[Provided data]
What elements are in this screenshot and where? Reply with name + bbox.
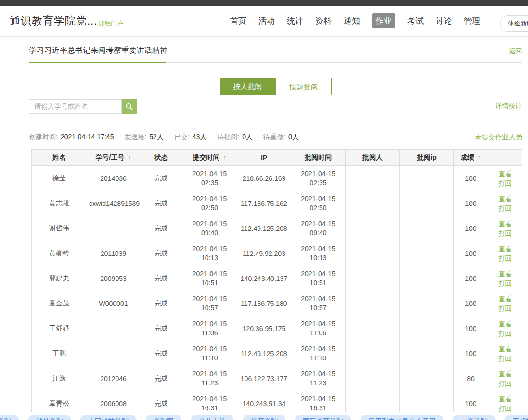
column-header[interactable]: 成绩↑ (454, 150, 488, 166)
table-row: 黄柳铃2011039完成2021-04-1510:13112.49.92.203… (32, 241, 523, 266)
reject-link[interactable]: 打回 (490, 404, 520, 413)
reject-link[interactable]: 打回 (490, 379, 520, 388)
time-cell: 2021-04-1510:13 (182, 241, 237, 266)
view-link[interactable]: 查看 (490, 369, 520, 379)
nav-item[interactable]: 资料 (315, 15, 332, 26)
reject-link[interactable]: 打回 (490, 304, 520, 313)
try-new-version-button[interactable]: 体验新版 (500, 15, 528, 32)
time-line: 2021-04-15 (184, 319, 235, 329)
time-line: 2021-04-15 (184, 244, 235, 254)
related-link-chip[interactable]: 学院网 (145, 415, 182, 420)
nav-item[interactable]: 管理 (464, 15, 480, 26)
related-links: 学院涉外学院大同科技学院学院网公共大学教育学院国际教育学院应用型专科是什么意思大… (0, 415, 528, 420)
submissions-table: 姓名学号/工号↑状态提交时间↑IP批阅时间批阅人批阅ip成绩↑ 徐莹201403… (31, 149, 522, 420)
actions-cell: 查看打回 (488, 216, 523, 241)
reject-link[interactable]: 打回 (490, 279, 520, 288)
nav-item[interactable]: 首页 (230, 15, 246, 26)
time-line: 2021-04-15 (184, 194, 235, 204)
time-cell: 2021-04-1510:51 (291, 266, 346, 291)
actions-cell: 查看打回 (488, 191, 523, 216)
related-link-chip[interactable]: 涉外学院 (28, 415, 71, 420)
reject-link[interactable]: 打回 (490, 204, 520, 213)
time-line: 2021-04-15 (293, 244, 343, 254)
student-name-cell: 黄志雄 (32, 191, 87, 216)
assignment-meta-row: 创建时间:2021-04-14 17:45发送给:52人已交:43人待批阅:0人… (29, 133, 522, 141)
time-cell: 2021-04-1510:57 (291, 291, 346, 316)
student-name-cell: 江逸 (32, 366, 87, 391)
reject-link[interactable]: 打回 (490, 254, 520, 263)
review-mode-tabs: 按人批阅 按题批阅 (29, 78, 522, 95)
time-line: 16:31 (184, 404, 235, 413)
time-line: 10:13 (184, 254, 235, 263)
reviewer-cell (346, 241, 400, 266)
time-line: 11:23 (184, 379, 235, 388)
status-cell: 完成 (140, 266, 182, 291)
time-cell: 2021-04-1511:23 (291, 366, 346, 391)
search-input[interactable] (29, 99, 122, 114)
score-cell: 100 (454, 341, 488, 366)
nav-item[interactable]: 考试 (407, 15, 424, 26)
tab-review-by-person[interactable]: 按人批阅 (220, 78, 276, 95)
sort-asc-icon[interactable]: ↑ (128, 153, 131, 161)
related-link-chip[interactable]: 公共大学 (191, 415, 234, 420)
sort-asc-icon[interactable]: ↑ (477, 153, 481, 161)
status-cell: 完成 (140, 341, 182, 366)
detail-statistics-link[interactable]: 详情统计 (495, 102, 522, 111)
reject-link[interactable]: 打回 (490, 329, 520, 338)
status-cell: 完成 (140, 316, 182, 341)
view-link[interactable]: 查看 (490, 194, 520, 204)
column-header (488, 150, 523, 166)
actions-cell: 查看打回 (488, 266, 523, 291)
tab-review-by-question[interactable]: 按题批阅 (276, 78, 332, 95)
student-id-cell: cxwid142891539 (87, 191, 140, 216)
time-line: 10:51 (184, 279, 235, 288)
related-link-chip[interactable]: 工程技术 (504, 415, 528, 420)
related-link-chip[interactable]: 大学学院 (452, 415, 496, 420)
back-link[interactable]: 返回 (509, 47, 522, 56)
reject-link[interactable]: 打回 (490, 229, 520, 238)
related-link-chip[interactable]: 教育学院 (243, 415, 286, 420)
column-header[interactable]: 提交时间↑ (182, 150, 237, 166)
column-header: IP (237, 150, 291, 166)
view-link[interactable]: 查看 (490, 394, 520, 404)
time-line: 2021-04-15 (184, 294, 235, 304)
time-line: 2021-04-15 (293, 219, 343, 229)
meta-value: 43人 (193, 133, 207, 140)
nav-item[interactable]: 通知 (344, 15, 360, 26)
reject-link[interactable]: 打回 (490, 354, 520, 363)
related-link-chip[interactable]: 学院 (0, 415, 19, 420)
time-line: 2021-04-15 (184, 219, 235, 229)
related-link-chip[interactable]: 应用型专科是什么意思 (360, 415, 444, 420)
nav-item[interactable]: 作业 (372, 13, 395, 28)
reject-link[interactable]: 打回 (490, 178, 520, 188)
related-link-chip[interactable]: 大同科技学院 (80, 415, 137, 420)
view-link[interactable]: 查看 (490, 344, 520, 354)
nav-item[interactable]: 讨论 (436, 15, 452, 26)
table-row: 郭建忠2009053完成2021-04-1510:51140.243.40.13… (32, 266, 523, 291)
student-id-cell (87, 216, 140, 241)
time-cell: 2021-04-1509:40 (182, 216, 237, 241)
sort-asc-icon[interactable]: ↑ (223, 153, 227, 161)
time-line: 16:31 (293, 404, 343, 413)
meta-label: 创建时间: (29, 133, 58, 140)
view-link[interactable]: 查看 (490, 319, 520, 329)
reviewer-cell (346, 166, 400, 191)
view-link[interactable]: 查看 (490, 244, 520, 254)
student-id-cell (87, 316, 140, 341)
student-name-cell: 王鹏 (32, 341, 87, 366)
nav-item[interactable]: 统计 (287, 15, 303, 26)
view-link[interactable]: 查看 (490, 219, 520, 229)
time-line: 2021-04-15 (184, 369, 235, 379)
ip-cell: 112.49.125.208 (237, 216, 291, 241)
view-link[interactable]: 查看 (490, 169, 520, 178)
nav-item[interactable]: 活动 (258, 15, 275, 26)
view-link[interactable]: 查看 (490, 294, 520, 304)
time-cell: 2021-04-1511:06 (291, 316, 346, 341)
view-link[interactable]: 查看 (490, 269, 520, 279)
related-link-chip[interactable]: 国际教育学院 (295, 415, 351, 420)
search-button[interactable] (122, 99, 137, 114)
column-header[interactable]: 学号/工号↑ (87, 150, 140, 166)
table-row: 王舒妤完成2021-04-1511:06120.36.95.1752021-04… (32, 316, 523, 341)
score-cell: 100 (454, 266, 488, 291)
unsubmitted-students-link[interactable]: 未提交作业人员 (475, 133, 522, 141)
[/Provided data]
[Provided data]
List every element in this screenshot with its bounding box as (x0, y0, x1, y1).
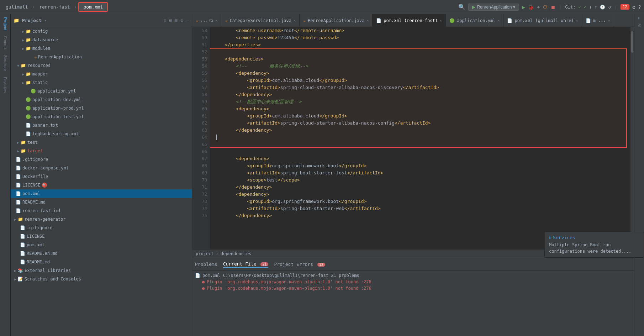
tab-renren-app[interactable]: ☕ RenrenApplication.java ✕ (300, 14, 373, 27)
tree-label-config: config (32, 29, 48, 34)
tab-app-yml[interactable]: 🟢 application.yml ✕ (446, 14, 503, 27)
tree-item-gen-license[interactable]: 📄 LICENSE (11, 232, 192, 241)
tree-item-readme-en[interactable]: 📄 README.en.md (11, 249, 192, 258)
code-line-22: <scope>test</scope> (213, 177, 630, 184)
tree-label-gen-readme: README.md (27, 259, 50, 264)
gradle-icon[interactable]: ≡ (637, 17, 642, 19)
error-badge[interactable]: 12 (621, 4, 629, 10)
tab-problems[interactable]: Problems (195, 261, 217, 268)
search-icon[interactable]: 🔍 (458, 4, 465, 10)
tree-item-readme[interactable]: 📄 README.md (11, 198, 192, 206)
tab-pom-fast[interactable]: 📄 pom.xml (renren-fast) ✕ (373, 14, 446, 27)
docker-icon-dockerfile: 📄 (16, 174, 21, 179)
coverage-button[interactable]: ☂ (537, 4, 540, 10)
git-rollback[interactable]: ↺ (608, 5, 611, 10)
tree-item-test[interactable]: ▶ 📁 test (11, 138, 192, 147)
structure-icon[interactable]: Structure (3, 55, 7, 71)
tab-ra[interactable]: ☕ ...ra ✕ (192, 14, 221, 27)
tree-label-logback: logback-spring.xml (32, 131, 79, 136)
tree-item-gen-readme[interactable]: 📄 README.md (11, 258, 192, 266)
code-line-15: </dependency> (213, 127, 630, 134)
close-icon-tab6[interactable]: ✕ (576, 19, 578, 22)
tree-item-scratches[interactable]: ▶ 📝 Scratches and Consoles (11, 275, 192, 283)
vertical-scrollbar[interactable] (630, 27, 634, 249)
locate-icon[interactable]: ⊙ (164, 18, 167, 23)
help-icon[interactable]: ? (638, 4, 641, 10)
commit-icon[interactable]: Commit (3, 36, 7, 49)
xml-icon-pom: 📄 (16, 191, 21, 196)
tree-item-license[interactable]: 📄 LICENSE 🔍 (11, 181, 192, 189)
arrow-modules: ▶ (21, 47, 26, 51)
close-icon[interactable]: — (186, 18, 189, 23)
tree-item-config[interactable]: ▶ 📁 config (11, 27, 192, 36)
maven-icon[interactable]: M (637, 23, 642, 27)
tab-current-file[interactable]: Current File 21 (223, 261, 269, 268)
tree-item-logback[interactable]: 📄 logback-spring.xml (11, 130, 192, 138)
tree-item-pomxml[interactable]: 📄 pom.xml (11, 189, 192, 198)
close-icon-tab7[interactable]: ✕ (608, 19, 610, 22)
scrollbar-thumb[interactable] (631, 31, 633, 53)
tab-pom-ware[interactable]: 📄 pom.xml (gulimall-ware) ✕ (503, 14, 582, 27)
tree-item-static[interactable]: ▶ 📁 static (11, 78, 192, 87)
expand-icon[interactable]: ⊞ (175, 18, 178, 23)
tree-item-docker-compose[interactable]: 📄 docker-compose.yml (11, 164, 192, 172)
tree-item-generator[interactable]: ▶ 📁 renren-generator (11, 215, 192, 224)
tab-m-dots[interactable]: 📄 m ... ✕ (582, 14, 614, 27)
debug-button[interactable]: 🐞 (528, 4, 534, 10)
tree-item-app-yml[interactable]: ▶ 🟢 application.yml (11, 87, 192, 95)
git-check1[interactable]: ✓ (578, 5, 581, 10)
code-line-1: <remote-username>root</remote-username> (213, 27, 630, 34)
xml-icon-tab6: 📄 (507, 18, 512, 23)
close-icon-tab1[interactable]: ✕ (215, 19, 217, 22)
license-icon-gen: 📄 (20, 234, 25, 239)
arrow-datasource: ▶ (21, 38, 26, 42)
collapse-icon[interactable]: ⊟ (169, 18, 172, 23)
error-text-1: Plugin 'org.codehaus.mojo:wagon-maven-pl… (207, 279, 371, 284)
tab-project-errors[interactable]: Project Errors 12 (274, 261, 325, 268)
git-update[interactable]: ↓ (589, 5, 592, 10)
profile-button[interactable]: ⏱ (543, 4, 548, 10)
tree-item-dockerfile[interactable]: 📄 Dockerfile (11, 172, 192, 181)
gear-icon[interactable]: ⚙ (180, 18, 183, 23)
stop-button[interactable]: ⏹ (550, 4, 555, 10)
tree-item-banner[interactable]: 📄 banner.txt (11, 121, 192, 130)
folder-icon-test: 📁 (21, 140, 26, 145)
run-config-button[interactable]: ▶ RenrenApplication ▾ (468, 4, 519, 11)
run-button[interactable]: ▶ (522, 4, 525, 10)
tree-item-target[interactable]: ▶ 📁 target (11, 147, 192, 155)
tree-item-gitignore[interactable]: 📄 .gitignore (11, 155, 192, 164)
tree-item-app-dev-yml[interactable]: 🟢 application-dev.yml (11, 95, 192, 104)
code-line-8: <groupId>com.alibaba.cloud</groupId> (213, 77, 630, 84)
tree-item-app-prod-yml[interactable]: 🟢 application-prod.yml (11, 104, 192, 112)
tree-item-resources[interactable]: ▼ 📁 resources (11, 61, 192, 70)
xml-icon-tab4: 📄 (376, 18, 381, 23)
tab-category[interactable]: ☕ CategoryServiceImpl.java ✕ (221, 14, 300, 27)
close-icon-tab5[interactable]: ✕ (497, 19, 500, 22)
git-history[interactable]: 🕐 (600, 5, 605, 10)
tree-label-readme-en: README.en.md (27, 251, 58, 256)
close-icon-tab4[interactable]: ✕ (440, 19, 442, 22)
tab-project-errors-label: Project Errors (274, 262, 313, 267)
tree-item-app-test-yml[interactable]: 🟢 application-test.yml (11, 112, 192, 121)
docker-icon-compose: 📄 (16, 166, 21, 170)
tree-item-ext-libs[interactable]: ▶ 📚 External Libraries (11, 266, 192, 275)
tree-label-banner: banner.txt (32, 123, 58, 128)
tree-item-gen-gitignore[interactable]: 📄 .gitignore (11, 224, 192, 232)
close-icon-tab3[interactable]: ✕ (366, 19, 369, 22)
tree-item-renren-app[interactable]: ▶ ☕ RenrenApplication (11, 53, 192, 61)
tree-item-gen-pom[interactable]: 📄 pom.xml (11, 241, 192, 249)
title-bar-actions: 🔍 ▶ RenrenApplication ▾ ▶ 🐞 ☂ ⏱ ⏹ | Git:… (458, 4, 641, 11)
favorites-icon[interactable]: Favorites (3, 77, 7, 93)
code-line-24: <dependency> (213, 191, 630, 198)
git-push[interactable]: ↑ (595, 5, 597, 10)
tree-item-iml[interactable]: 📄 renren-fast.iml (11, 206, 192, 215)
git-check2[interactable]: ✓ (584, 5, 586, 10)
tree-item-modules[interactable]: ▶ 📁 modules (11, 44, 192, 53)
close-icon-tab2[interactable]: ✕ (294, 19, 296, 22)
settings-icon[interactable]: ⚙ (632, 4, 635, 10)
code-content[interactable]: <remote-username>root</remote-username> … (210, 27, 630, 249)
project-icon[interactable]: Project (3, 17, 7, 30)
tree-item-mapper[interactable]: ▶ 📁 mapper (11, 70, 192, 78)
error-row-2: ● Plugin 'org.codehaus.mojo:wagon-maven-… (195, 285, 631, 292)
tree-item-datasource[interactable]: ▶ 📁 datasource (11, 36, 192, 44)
[/Provided data]
» About this task: I need each line from the listing where the word "按人批阅" occurs.

» Response for this exercise:
review-mode-tabs: 按人批阅 按题批阅 (29, 78, 522, 95)
tab-review-by-person[interactable]: 按人批阅 (220, 78, 276, 95)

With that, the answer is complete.